O MP da Paraíba também demonstra que não é, de modo algum, insensível ao apelo midiático – custe o que custar, inclusive a credibilidade.

Exemplo?

Ano passado, procuradores aparentemente muito bem intencionados alimentaram na população da Borborema – pasmem – o medo de voltar a consumir água regularmente.

Pregaram o risco extremo da antecipação do fim do racionamento proposto pelo Governo do Estado.

O discurso foi usado, claro, à exaustão pelos adversários políticos do governador Ricardo Coutinho.

Disseminaram, entre outras lorotas, que os campinenses iriam consumir água contaminada. E que a alegria duraria pouco com conseqüências ainda mais duradouras.

O Boqueirão seria estrangulado; a população conheceria, de forma mais aguda, o que vem ser a sede.

Sem dados técnicos, alimentando o viés político que tudo tece na Paraíba, o MP deu seu show.

E nem teve a humildade de, meses depois, com o Boqueirão em contínuo acumulo de água a despeito do fim do racionamento, de pedir desculpas a população que aterrorizou.

Em uma solenidade recente, um dos procuradores confidenciou, pé de orelha, a um gestor do Estado:

– Não teria havido problema algum se vocês tivessem nos convidado para anunciar a suspensão do racionamento juntos!

O Estado não dividiu os holofotes. E foi assombrado pelos fantasmas dessa ópera jurídica bufa.

Essa é uma compulsão que, definitivamente, o MP parece ter dificuldade de controlar.

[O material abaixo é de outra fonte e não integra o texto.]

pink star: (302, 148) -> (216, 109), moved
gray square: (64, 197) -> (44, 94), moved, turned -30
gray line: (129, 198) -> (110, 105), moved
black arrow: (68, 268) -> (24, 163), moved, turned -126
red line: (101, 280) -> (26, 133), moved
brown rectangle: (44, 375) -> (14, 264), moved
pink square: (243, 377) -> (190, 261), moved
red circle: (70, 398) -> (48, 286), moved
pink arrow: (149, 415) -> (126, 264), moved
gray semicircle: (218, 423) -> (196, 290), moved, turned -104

Ensaia, agora, mais uma vez, subir na ribalta em relação ao suposto “desvio” de águas do Rio Paraíba para abastecer o agreste pernambucano.

As alegações do MP são tão pueris que só podem partir de quem sequer conhece os termos do acordo feito entre Paraíba e Pernambuco.

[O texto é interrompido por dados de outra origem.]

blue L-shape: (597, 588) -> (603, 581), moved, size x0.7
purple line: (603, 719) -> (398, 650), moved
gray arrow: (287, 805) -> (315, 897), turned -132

Pior: demonstram que alguns de seus integrantes não têm noção rasa das regras de gestão da transposição.

Vão, pelo andar da carruagem, fazer novas pregações apocalípticas – e, quem sabe, disseminar ódio contra os sedentos do agreste pernambucano.

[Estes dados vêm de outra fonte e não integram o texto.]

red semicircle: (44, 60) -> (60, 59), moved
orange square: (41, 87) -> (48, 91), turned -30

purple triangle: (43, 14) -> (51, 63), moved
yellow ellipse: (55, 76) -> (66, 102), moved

Que haverão de minar o Paraíba; que haverão de jogar a pá de cal no Boqueirão.

Uma das queixas do MP é que o Estado não pediu – a ele, Ministério Público – autorização para levar adiante o acordo com Pernambuco.

Demonstram, dessa forma, que a crise existencial realmente é aguda – extrapolando, inclusive, o ofício do MP.

Cegos pelas muitas luzes da ribalta, conduzem o MP a uma seara sombria. Onde correm o risco de apagar o papel histórico, e estratégico, do Ministério Público.

Em tempo:

Aos que vão ser metralhados por essa combinação de holofotomania e baixo conhecimento técnico, eis alguns dados do acordo PB-PE.

Os 0,5% de água que serão extraídos pela adutora pernambucana serão devolvidos lá em Monteiro, aumentando a vazão da transposição destinada à Paraíba: os 5,95% m3/s atuais subirão para 6,00 m3/s assim que a adutora estiver em operação, em meados de 2019.

Nesse meio tempo, o Governo de Pernambuco contratará mão de obra paraibana e fará circular, aqui, os 80 milhões de reais da obra.